Chaandi is a 2013 Indian film based on the 1957 short story, "Mhais", by Marathi writer Purushottam Laxman Deshpande. Chaandi shows the chaos created by a buffalo, when she comes under a street bus which is going to Mumbai from a small village in Konkan. What follows is a chaotic drama comedy, between the owners of the buffalo and the passengers in the bus, which depicts typical demeanour, nature and attitude of the Marathi manoos in konkan and local politics.

==Casting==
- Ramesh Deo
- Rupali Bhosale
- Vaibhav Mangle
- Deepak Shirke
- Chetan Dalvi
- Kishore Nandlaskar
- Sanjivani Jadhav
- Ganessh Divekar
- Bhalchandra Kadam
- Prabhakar More
- Pradeep Patwardhan
- Rajashree nikam
- Santosh Pawar
- Vikas Samudre
- Sandesh Upashyam
- Chetana Bhat
- Anil Sutar
- Uday Sabnis

==Premiere==
The movie was officially released on 1 June 2013, all over Maharashtra, India.

==Production==
The original short story of Mhais is based on an incident of a buffalo being knocked down by a State transport Bus, on its way to Mumbai from a village in Konkan. This results in a big show, as the real owner of the buffalo not allowing the Bus to proceed further, till police party arrives for investigation. The situation goes on to show the reactions of the stranded bus passengers and their arguments with villagers, coming in support of the owner of the buffalo.

To present this film in cinematic format, the director duo Sameer Naik & Dnyaneshwar Govekar have taken the liberties to add some more characters, which were not in the original story and hence clearly deviating from the original story. The film begins well with the three characters from a village Savarde, off Chiplun, on Mumbai Goa highway . So, we find Gaja Khot (Bhau kadam) and Sane (Pradeep Patwardhan) trying to overpower the buffalo owned by Dharma Mandavkar (Prabhakar More), which goes out of control.

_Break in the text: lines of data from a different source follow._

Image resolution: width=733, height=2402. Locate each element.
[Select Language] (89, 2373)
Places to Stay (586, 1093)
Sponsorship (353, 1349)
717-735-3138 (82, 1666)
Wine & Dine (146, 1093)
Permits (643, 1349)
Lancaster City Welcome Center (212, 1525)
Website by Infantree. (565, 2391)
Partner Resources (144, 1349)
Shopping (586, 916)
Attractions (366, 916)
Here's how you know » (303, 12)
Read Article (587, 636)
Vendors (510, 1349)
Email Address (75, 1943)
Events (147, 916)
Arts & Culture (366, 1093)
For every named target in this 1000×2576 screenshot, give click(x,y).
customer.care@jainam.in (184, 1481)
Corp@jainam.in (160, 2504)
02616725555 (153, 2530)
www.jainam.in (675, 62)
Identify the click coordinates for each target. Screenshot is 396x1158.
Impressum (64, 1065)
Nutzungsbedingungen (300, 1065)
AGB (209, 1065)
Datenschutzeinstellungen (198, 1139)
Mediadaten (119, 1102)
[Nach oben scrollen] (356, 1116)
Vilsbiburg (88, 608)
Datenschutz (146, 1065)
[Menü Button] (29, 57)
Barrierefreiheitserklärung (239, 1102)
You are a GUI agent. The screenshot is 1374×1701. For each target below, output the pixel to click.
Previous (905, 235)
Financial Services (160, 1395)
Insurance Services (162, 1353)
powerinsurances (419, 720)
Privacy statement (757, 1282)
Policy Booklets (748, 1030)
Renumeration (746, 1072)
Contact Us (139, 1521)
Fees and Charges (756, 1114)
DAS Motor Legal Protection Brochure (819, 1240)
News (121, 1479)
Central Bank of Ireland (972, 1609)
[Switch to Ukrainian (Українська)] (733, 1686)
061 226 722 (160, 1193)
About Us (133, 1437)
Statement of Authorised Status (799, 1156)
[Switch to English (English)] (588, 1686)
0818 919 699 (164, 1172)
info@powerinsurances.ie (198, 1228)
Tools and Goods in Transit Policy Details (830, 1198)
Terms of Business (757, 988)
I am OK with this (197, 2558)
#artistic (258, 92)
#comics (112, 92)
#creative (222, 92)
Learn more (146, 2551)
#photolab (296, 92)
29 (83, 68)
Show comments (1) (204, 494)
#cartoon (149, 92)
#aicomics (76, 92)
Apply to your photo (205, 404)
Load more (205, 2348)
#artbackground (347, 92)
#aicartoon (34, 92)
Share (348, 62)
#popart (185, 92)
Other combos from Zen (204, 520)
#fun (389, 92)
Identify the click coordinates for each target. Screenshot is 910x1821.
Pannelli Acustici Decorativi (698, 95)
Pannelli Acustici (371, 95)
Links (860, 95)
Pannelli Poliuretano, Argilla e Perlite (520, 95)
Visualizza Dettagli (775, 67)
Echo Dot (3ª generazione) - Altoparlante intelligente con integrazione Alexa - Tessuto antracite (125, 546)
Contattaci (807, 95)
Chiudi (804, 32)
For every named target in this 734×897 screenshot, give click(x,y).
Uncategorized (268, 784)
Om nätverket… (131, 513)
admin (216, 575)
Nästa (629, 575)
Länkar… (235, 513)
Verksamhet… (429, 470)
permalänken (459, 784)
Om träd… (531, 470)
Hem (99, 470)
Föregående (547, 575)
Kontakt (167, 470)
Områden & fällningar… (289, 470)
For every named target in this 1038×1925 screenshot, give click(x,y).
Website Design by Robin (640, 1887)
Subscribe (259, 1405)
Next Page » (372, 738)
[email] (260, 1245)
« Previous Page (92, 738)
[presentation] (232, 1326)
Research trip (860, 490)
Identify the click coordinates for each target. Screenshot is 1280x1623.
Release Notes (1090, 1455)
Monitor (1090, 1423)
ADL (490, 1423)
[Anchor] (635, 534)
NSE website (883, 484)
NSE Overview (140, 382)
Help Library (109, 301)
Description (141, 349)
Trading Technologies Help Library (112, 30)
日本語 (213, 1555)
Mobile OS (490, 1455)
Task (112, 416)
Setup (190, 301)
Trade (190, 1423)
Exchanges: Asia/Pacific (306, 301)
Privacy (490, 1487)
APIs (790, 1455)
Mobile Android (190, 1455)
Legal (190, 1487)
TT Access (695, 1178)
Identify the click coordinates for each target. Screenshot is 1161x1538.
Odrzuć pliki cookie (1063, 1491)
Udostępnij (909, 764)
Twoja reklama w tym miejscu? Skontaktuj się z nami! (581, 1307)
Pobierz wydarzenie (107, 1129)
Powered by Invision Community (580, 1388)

In the meantime, we watch the scene at another village, where a senior citizen and well known personality from the village Bapusaheb More(Ramesh Deo) getting ready to proceed to Mumbai, to begin his indefinite fast, over his demand of reviving the Marathi schools in villages. He hires a ST Bus and looks for support from other villagers.

Taking advantage of this situation, different people from the village, take a free ride on the bus to Mumbai to attend to their personal work . So, we find a big team of characters led by Bapusaheb More, followed by chatterbox Dattu(Vaibhav Mangale), his flirt young sister Keshar ( Rupali Bhosale) and a forced character of Gampu, played by Santosh Pawar, to create a place for hero in this film. Writer Anil Pawar has thus taken unnecessary liberties to show the affair of Gampu, besides Keshar also being crazy after him. Finally, the big troupe leave by bus, till it comes to a halt, after knocking down Dharma's buffalo on the road off. Savarde.